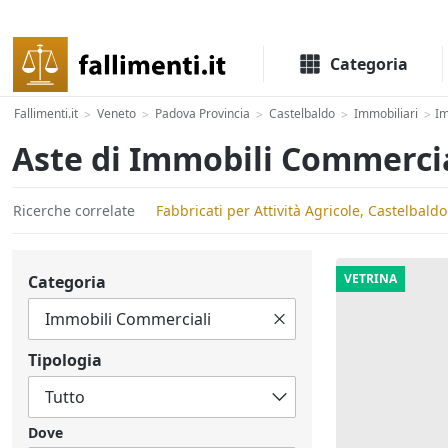
Il portale delle aste e liquidazioni giudiziali
Categoria
Fallimenti.it
Veneto
Padova Provincia
Castelbaldo
Immobiliari
Im
>
>
>
>
>
Aste di Immobili Commercia
Ricerche correlate
Fabbricati per Attività Agricole, Castelbaldo
VETRINA
Categoria
Tipologia
Dove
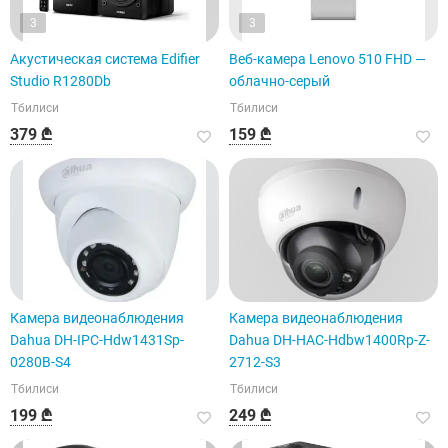
3
3
Акустическая система Edifier
Веб-камера Lenovo 510 FHD —
Studio R1280Db
облачно-серый
Тбилиси
Тбилиси
379 ₾
159 ₾
Камера видеонаблюдения
Камера видеонаблюдения
Dahua DH-IPC-Hdw1431Sp-
Dahua DH-HAC-Hdbw1400Rp-Z-
0280B-S4
2712-S3
Тбилиси
Тбилиси
199 ₾
249 ₾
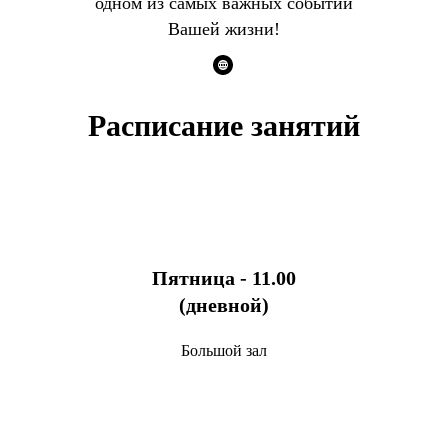
одном из самых важных событий
Вашей жизни!
Расписание занятий
Пятница - 11.00
(дневной)
Большой зал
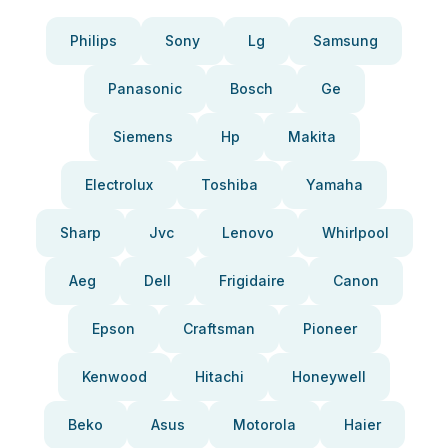
Philips
Sony
Lg
Samsung
Panasonic
Bosch
Ge
Siemens
Hp
Makita
Electrolux
Toshiba
Yamaha
Sharp
Jvc
Lenovo
Whirlpool
Aeg
Dell
Frigidaire
Canon
Epson
Craftsman
Pioneer
Kenwood
Hitachi
Honeywell
Beko
Asus
Motorola
Haier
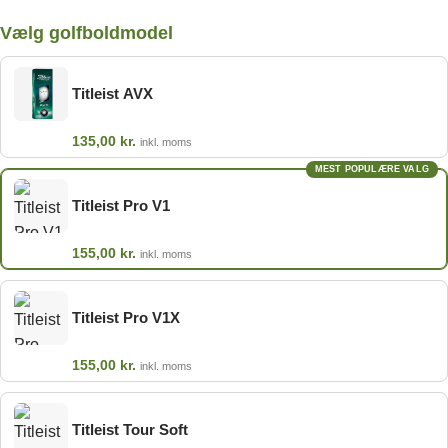
Vælg golfboldmodel
Titleist AVX
135,00
kr.
inkl. moms
MEST POPULÆRE VALG
Titleist Pro V1
155,00
kr.
inkl. moms
Titleist Pro V1X
155,00
kr.
inkl. moms
Titleist Tour Soft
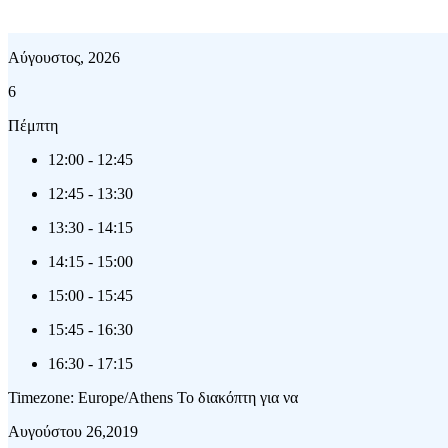
Αύγουστος, 2026
6
Πέμπτη
12:00
-
12:45
12:45
-
13:30
13:30
-
14:15
14:15
-
15:00
15:00
-
15:45
15:45
-
16:30
16:30
-
17:15
Timezone: Europe/Athens
Το διακόπτη για να
Αυγούστου 26,2019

----------

-- Your instructions --
Exactly as they appear above, print all the lines, but not the pictures.

-- Solution for this task --
Il portale delle aste e liquidazioni giudiziali
Categoria
Fallimenti.it
Veneto
Padova Provincia
Castelbaldo
Immobiliari
Im
>
>
>
>
>
Aste di Immobili Commercia
Ricerche correlate
Fabbricati per Attività Agricole, Castelbaldo
VETRINA
Categoria
Tipologia
Dove
3
3
Акустическая система Edifier
Веб-камера Lenovo 510 FHD —
Studio R1280Db
облачно-серый
Тбилиси
Тбилиси
379 ₾
159 ₾
Камера видеонаблюдения
Камера видеонаблюдения
Dahua DH-IPC-Hdw1431Sp-
Dahua DH-HAC-Hdbw1400Rp-Z-
0280B-S4
2712-S3
Тбилиси
Тбилиси
199 ₾
249 ₾
одном из самых важных событий
Вашей жизни!
Расписание занятий
Пятница - 11.00
(дневной)
Большой зал
Philips
Sony
Lg
Samsung
Panasonic
Bosch
Ge
Siemens
Hp
Makita
Electrolux
Toshiba
Yamaha
Sharp
Jvc
Lenovo
Whirlpool
Aeg
Dell
Frigidaire
Canon
Epson
Craftsman
Pioneer
Kenwood
Hitachi
Honeywell
Beko
Asus
Motorola
Haier
Vælg golfboldmodel
Titleist AVX
135,00
kr.
inkl. moms
MEST POPULÆRE VALG
Titleist Pro V1
155,00
kr.
inkl. moms
Titleist Pro V1X
155,00
kr.
inkl. moms
Titleist Tour Soft
Αύγουστος, 2026
6
Πέμπτη
12:00
-
12:45
12:45
-
13:30
13:30
-
14:15
14:15
-
15:00
15:00
-
15:45
15:45
-
16:30
16:30
-
17:15
Timezone: Europe/Athens
Το διακόπτη για να
Αυγούστου 26,2019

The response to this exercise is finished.